De repente, cuando me encontraba
cegado y sin aliento ante aquel resplandor, el camino se llenó de una tempestad
de alas. Escapándose de las cegadoras profundidades llegaron en enjambre los
ángeles que yo estaba esperando, con sus alas recogidas apuntando a las
alturas. Se movían con pasos etéreos; eran como nubes de colores en movimiento,
y sus rostros transparentes permanecían inmóviles a excepción de un leve
temblor extasiado en sus pestañas radiantes. Unos pájaros turquesa volaban
entre ellos con risas felices como de adolescentes, y unos animales color
naranja deambulaban ágiles, en una fantasía de manchas negras. Las criaturas se
enrollaban como ovillos en el aire, estirando sus piernas de satén en silencio
para atrapar las flores volantes que circulaban y se elevaban, apretándose ante
mí con ojos brillantes.
¡Alas! ¡Más alas! ¡Por todas
partes, alas! ¿Cómo describir sus circunvoluciones y colores? Eran suaves y
también poderosas – leonadas, violetas, azul profundo, negro aterciopelado, con
un polvillo arrebolado en las puntas redondeadas de las plumas curvas. Eran
como nubes escarpadas fijas en la espalda luminosa de los ángeles, suspendidas
en arrogante equilibrio; de tanto en tanto, un ángel, en una especie de trance
maravilloso, como si le fuera imposible contener por más tiempo su felicidad,
en un efímero segundo, abría sin previo aviso esa su belleza alada y era como
un estallido de sol, como una burbuja de millones de ojos.
Pasaban en enjambres, mirando al
cielo. Sus ojos eran simas jubilosas, y en sus miradas acerté a ver el vértigo
del vuelo. Se acercaban con pasos deslizantes, bajo una lluvia de flores. Las
flores derramaban su brillo húmedo en el vuelo; los esbeltos y elegantes
animales jugaban, sin dejar de ascender en remolinos; los pájaros tañían de
felicidad, remontando el vuelo para luego caer en picado. Y yo, un mendigo
cegado y azogado, seguía parado al borde del camino, con un mismo y único
pensamiento que apenas lograba balbucear dentro de mi alma de mendigo:
Llámales, diles… oh, diles que en esa la más espléndida de las estrellas de
Dios hay una tierra, mi tierra… que se muere en la más absoluta y acongojada
oscuridad. Tuve la sensación de que si tan sólo hubiera podido agarrar con la
mano aquel tornasol resplandeciente, hubiera podido traer a mi tierra una
alegría tal que las almas de los humanos se hubieran visto iluminadas al
instante y hubieran comenzado a girar alrededor…

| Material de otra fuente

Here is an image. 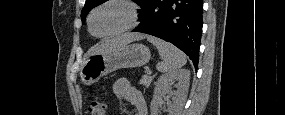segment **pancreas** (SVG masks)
Instances as JSON below:
<instances>
[{"label": "pancreas", "mask_w": 285, "mask_h": 115, "mask_svg": "<svg viewBox=\"0 0 285 115\" xmlns=\"http://www.w3.org/2000/svg\"><path fill=\"white\" fill-rule=\"evenodd\" d=\"M153 80V76L144 75L140 80V84L144 85L145 87H149Z\"/></svg>", "instance_id": "cf45deb5"}]
</instances>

Alcé mis manos trémulas, y
esforzándome por impedir el camino de los ángeles traté de agarrar el
dobladillo de sus casullas brillantes, de tocar los bordes, los extremos
tórridos y ondulantes de sus alas curvadas que se deslizaban entre mis dedos
como flores con pelusa. Yo corría y me precipitaba de uno a otro, implorando
como en un delirio su indulgencia, pero los ángeles seguían su camino sin
detenerse, ajenos a mí, con sus rostros cincelados mirando a las alturas. Era
una hueste que ascendía hacia una fiesta celestial, hacia un claro de un bosque
de un resplandor insoportable, donde tronaba y respiraba una divinidad en la
que no me atrevía ni a pensar. Vi telarañas de fuego, manchas de colores,
dibujos y diseños de carmesí gigante, rojos, alas violetas, y sobre todo y
sobre mí, el suave susurro de una ola vellosa que ascendía. Los pájaros
coronados con un arco iris turquesa picoteaban, las flores se desprendían de
las brillantes ramas y flotaban. ¡Esperad un minuto, escuchadme!, les gritaba,
tratando de abrazarme a las piernas de algún ángel vaporoso, pero sus pies,
impalpables, inalcanzables, se me escurrían de las manos, y los extremos de
aquellas alas grandes se limitaban a quemarme los labios a su paso. En la
distancia, una tormenta incipiente amenazaba con descargar en un claro dorado
abierto entre rocas vívidas, los ángeles se retiraban, los pájaros cesaron en sus
agudas risas agitadas; las flores ya no volaban desde los árboles; sentí una
cierta debilidad, fui enmudeciendo…
Y entonces ocurrió un milagro. Uno
de los últimos ángeles se quedó rezagado, se volvió y en silencio se acercó a
mí. Divisé sus ojos cavernosos de diamante fijos en mí desde el arco imponente
de su ceño. En las nervaduras de sus alas extendidas relucía algo que parecía
hielo. Las propias alas eran grises, un tono inefable de gris, y cada pluma
acababa en una hoz de plata. Su rostro, la silueta levemente risueña de sus
labios y su frente limpia y despejada me recordaron otros rasgos que conocía y
había visto en la tierra. Las curvas, el destello, el encanto de todos los
rostros que yo había amado en vida… parecieron fundirse en un semblante maravilloso.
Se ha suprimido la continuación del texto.